In September 2010, Bratt owned £44,120 of the club's £1.132m shares, with the nine-man board's total share value at £359,400. In December 2010 local businessman and Water World owner Mo Chaudry went public with his investment proposal for the club, However, Bratt said it was the first he had heard of the proposal, despite Chandry's legal advisor's claims they had spoken and that "it was made clear to me the club wasn't interested in selling to Mo Chaudry." The board swiftly and unanimously rejected the £1.3 million proposal. Following another anti-board protest from Vale supporters and the resignation of director Mike Thompstone following a vote of no confidence at a supporter shareholder meeting, Bratt and his team decided to re-examine the Chaudry bid. In January 2011, another group of prospective investors, this time a group of Texas businessmen, announced they had pulled out of talks with Bratt's board. The group said: "the deal is completely dead because the directors don't want to sell the club... we believe they [the Vale] are run by the wrong people... [and] we didn't get anything apart from a cup of tea before watching a game." Fans began a protest movement called "Black and Gold Until it's Sold" - inspired by Manchester United's anti-Glazer scarf protest - in which fans wear black and gold scarves to symbolize their opposition to Bratt and the board. Despite this Chaudry's takeover deadline passed without comment from the Vale board, though another director, Paul Humphreys, resigned his position. After the board shunned a further joint offer by Chaudry and Mark Sims, Sims stated that he was "thoroughly disillusioned with the current board and, as a lifelong fan, I'm devastated by this season's promotion failure and the demise of our club over the past decade."
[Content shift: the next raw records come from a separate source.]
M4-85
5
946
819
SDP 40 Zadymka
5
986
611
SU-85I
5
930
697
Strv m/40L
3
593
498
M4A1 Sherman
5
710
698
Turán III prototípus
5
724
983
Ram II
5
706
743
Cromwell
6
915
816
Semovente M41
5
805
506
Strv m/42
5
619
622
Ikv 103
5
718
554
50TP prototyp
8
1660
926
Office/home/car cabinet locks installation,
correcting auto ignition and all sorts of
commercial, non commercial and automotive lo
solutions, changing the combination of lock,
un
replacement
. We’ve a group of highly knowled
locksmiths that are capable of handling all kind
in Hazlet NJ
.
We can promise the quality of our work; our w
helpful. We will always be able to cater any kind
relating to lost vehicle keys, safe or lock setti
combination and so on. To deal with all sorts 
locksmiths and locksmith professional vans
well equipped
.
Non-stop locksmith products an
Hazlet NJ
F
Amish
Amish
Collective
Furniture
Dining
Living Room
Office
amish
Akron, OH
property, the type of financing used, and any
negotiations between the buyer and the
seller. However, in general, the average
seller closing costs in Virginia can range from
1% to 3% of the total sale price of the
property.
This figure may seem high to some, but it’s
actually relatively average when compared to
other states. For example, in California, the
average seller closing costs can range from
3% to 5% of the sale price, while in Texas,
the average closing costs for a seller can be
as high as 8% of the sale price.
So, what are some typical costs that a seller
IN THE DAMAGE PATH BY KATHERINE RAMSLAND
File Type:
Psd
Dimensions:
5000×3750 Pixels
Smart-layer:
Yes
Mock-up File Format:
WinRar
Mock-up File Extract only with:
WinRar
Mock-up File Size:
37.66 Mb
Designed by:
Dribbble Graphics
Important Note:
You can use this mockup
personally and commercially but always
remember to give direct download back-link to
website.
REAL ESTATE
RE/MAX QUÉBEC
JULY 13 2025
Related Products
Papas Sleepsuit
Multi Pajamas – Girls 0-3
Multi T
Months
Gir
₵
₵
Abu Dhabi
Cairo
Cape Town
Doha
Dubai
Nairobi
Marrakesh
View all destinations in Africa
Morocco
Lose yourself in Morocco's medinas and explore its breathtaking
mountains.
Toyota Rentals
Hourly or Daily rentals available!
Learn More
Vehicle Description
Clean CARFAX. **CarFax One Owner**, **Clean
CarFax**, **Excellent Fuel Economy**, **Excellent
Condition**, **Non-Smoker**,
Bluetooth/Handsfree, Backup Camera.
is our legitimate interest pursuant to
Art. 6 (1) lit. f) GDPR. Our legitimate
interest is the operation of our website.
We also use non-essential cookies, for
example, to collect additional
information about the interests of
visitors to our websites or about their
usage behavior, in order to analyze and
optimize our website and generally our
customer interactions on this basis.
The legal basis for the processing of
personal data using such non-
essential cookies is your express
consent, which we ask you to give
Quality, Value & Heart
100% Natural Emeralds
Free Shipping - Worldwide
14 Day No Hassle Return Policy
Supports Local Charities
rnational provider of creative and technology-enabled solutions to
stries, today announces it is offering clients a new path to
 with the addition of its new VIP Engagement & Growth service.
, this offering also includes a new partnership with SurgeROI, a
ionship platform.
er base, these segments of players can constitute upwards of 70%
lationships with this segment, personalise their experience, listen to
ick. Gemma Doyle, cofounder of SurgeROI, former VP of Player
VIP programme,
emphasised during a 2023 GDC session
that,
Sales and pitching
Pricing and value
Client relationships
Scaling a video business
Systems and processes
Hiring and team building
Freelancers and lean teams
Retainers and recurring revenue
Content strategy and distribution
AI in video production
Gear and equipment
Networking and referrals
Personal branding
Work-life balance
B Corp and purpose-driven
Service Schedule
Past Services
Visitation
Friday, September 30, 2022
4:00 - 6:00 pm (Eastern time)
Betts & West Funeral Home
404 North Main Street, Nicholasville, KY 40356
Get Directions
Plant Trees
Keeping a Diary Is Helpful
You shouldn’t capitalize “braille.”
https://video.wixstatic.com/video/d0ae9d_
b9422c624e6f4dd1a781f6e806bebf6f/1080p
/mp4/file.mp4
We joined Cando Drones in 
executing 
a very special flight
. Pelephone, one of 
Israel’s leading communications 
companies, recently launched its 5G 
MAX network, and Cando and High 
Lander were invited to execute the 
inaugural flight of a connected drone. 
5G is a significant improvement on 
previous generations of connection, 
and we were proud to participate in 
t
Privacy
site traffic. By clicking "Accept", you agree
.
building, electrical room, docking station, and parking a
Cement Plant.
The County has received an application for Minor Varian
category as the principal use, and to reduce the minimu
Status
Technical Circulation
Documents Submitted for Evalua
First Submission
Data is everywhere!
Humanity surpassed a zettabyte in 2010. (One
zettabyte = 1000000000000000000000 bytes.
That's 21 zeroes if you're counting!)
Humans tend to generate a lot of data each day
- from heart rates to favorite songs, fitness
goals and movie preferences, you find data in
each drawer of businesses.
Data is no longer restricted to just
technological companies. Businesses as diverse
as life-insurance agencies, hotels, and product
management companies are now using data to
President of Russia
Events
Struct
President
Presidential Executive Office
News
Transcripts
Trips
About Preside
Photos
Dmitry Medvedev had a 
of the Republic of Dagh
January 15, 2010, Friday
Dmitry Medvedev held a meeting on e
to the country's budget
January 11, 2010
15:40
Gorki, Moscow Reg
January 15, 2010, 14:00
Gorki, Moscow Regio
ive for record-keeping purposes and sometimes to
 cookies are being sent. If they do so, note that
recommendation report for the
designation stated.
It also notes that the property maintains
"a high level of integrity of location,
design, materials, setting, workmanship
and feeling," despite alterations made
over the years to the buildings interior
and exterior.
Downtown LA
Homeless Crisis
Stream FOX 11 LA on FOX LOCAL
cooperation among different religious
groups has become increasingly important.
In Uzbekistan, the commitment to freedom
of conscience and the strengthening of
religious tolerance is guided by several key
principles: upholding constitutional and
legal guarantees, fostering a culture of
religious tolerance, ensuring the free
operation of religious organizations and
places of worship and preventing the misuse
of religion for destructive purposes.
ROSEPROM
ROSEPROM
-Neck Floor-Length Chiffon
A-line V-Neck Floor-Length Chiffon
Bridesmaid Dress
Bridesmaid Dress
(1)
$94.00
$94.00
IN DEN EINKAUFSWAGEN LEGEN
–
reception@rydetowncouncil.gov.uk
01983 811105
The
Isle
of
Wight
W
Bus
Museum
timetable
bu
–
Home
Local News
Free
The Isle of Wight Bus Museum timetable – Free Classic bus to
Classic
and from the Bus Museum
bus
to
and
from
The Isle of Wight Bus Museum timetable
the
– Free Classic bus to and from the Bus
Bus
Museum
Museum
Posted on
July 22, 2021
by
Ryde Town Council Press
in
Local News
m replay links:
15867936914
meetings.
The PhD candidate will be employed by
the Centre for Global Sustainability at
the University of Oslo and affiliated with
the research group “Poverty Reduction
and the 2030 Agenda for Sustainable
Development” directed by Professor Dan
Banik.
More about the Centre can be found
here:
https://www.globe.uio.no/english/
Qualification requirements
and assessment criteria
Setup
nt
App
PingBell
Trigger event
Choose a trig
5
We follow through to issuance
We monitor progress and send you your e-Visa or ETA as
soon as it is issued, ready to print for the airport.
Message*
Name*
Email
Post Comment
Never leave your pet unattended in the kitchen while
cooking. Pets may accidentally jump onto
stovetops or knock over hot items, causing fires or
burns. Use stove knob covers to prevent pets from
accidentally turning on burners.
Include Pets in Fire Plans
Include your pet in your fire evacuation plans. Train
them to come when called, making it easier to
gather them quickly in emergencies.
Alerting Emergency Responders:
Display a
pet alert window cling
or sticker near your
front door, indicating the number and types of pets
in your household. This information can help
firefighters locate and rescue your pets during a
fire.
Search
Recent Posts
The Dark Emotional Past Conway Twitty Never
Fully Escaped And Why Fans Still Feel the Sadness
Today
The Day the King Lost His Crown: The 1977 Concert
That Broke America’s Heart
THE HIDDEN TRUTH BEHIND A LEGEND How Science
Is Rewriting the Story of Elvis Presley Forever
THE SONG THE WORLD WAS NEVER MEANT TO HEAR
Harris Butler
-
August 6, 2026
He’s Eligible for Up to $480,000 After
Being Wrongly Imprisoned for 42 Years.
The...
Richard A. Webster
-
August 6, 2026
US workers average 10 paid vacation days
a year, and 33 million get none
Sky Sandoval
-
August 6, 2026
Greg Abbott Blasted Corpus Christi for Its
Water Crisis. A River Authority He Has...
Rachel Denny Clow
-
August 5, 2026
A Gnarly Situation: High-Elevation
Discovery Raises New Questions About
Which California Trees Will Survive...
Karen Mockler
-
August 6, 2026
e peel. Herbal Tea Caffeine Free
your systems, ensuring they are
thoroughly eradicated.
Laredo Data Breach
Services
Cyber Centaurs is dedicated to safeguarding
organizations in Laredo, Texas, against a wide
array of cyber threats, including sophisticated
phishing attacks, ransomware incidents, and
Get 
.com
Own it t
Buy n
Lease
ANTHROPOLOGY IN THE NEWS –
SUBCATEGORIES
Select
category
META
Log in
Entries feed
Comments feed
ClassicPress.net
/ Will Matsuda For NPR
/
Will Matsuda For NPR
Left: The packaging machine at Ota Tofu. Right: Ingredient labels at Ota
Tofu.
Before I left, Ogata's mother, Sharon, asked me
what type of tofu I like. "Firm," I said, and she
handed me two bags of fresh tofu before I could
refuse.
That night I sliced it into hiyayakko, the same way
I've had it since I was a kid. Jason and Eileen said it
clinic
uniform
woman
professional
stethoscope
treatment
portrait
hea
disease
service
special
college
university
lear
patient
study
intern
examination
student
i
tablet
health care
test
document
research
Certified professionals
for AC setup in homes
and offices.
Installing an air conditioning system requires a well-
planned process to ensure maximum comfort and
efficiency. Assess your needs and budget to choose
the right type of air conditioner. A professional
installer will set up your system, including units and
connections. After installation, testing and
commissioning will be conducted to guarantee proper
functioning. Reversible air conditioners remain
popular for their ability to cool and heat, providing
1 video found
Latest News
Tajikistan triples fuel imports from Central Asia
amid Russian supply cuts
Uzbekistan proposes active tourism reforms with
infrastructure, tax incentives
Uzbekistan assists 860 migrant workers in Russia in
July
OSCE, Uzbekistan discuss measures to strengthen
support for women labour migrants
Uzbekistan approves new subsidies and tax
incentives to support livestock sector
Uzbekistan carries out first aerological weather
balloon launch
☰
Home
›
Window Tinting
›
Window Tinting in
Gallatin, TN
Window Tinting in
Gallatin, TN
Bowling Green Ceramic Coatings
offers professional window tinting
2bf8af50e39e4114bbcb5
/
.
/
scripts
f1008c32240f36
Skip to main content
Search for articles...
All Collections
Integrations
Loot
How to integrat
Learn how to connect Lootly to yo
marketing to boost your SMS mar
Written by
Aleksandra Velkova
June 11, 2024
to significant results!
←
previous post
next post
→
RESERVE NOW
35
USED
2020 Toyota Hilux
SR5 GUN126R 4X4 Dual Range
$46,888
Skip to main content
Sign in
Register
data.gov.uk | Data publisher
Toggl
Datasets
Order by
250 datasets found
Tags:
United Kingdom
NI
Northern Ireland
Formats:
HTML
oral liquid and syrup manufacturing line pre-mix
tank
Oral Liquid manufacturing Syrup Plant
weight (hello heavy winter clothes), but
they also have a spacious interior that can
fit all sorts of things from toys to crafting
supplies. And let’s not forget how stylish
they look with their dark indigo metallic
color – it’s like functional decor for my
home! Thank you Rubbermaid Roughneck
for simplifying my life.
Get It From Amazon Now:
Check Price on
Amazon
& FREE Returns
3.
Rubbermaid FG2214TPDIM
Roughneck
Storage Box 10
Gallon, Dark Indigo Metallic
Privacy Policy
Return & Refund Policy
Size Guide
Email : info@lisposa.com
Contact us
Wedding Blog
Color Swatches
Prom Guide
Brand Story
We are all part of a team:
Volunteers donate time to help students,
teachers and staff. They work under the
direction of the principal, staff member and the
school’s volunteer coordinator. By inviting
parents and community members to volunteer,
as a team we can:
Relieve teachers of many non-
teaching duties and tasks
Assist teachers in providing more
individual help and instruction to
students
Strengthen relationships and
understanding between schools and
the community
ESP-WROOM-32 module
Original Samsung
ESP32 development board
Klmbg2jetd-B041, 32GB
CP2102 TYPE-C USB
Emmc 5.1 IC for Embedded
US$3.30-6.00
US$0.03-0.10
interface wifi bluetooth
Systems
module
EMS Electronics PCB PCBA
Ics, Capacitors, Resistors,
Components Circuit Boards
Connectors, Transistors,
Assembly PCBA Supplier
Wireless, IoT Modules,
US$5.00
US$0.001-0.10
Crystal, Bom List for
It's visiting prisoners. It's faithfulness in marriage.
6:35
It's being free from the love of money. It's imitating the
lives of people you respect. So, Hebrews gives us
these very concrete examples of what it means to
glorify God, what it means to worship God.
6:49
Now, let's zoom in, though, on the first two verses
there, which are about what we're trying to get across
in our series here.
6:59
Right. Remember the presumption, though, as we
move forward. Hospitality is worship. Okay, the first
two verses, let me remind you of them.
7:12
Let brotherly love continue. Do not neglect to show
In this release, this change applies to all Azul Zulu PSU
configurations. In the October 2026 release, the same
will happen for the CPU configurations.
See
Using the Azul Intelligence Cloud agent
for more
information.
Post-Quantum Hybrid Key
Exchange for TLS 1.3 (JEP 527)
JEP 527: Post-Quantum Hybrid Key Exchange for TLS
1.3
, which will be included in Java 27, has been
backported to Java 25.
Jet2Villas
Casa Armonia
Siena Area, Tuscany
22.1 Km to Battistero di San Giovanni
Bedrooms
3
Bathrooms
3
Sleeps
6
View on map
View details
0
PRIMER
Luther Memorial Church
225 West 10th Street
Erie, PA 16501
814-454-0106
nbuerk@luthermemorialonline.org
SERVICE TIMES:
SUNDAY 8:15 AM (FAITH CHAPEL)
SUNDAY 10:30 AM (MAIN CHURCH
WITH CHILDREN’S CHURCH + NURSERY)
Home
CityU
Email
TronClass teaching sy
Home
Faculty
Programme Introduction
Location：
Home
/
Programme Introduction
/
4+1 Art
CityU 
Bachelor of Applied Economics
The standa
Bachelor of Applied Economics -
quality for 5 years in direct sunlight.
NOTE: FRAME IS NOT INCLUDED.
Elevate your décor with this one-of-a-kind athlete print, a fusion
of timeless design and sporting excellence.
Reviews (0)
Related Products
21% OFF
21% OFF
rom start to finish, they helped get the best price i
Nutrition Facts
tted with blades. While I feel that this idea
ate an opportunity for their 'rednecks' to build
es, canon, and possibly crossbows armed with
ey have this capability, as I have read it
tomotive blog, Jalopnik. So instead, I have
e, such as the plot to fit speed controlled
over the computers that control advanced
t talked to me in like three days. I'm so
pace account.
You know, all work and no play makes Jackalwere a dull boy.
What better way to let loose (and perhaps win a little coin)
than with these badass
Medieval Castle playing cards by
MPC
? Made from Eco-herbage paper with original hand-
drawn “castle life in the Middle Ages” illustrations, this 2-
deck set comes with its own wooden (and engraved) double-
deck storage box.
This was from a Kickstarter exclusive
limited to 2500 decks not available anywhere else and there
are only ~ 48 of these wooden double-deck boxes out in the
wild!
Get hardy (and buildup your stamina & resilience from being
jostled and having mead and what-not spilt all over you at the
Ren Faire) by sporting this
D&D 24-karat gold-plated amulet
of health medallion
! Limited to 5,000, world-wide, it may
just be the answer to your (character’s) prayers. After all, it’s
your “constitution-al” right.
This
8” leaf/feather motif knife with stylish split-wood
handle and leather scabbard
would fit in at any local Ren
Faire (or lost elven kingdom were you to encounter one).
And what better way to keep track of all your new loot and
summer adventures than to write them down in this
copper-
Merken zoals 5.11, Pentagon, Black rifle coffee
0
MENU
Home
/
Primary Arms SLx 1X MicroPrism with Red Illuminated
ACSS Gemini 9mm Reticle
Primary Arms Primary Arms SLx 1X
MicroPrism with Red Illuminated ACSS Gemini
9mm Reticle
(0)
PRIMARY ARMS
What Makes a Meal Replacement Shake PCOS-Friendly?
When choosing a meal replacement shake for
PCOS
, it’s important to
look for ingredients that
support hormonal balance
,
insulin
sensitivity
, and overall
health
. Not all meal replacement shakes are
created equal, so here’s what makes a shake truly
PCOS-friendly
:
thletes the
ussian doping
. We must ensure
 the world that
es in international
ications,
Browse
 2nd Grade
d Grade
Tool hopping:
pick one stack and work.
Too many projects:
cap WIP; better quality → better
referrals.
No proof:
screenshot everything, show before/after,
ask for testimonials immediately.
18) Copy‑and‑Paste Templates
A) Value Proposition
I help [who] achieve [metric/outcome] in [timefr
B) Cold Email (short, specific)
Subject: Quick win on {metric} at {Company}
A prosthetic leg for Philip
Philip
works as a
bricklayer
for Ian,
After an EGM was called on 1 June 2011, Bratt and his four fellow directors faced a vote to remove them. With major shareholders Robbie Williams and Broxap owner Robert Lee throwing their support behind Chaudry, few believed Bratt could survive the EGM. Despite a vote of no confidence in the board and directors Peter Jackson and Stan Meigh being voted out, Bratt and two other directors survived their individual votes. This was thanks to a last-minute decision by Lee to sell to an unnamed director and not Chaudry. Despite this, Bratt resigned as chairman on 29 July 2011, citing his wish to unite the fans and to leave behind the "hate" levelled at him in "the last 12 months" by his detractors. He remained a director, and he was a member of the board in September 2011, when it was announced that sports construction firm Blue Sky International were planning to plough £5 million into the club in twelve months, as well as a further £2.5 million by 2016. This sum would secure the long-term future of the club. He resigned as a director in October 2011. Two months later, the deal was shown to have had no substantive basis. He later became chairman of minor non-League side Stone Town.